Assigned task: Once the line holding "Wirtschaft & Gewerbe" is found in the entries below, transcribe exactly every line up to and including the one holding "im HiPP Forum geteilt", but leave out the pictures.

Dataset extract:
- - - - -

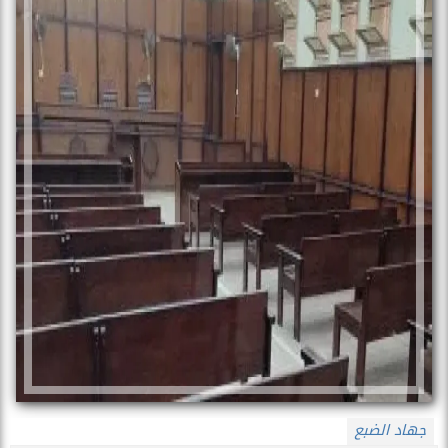
جهاد الضبع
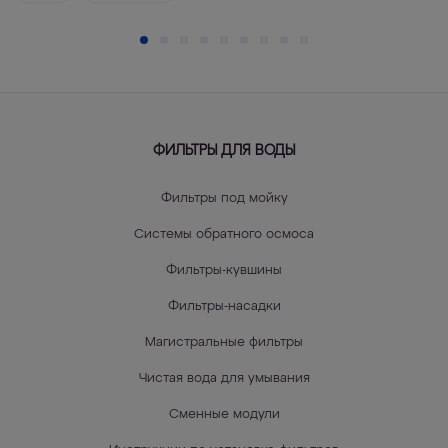
ФИЛЬТРЫ ДЛЯ ВОДЫ
Фильтры под мойку
Системы обратного осмоса
Фильтры-кувшины
Фильтры-насадки
Магистральные фильтры
Чистая вода для умывания
Сменные модули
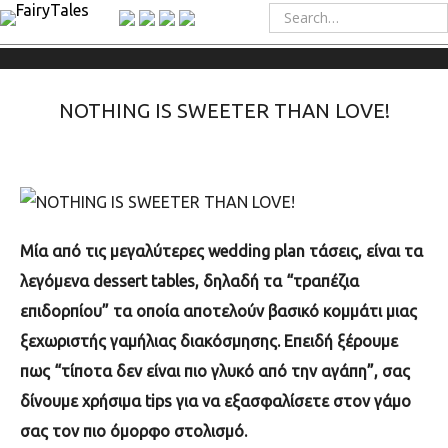
NOTHING IS SWEETER THAN LOVE!
Μία από τις μεγαλύτερες
wedding plan
τάσεις, είναι τα
λεγόμενα
dessert tables,
δηλαδή τα “τραπέζια
επιδορπίου” τα οποία αποτελούν βασικό κομμάτι μιας
ξεχωριστής γαμήλιας διακόσμησης. Επειδή ξέρουμε
πως “τίποτα δεν είναι πιο γλυκό από την αγάπη”, σας
δίνουμε χρήσιμα
tips
για να εξασφαλίσετε στον γάμο
σας τον πιο όμορφο στολισμό.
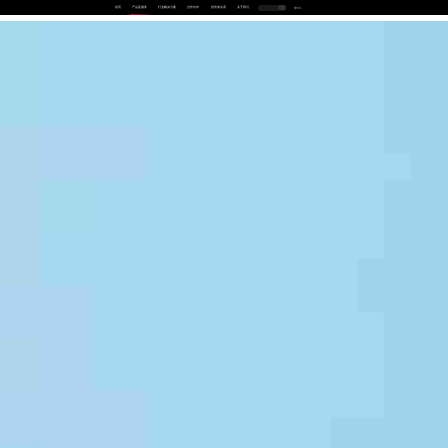
首页
产品及服务
行业解决方案
合作伙伴
投资者关系
关于我们
中
EN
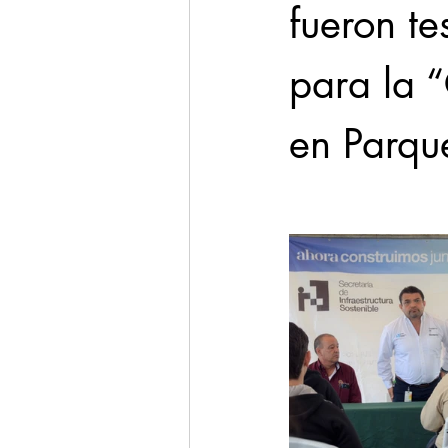
fueron te
para la 
en Parqu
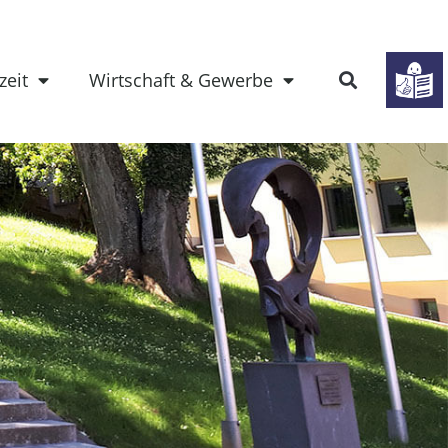
zeit
Wirtschaft & Gewerbe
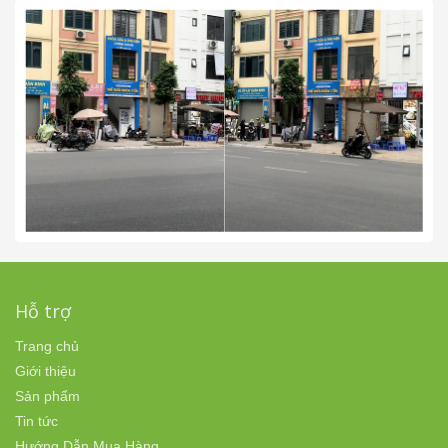
Hỗ trợ
Trang chủ
Giới thiệu
Sản phẩm
Tin tức
Hướng Dẫn Mua Hàng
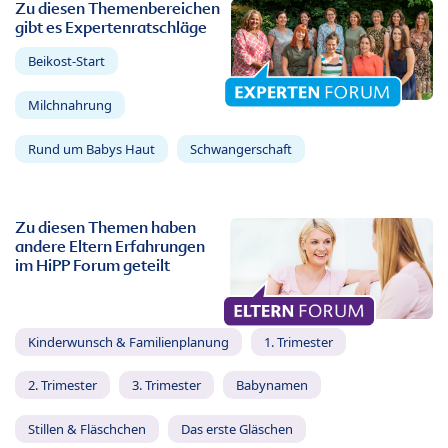
Zu diesen Themenbereichen
gibt es Expertenratschläge
Beikost-Start
Milchnahrung
Rund um Babys Haut
Schwangerschaft
Zu diesen Themen haben
andere Eltern Erfahrungen
im HiPP Forum geteilt
Kinderwunsch & Familienplanung
1. Trimester
2. Trimester
3. Trimester
Babynamen
Stillen & Fläschchen
Das erste Gläschen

- - - - -

Your solution:
Wirtschaft & Gewerbe
Hỗ trợ
Trang chủ
Giới thiệu
Sản phẩm
Tin tức
Hướng Dẫn Mua Hàng
Zu diesen Themenbereichen
gibt es Expertenratschläge
Beikost-Start
Milchnahrung
Rund um Babys Haut
Schwangerschaft
Zu diesen Themen haben
andere Eltern Erfahrungen
im HiPP Forum geteilt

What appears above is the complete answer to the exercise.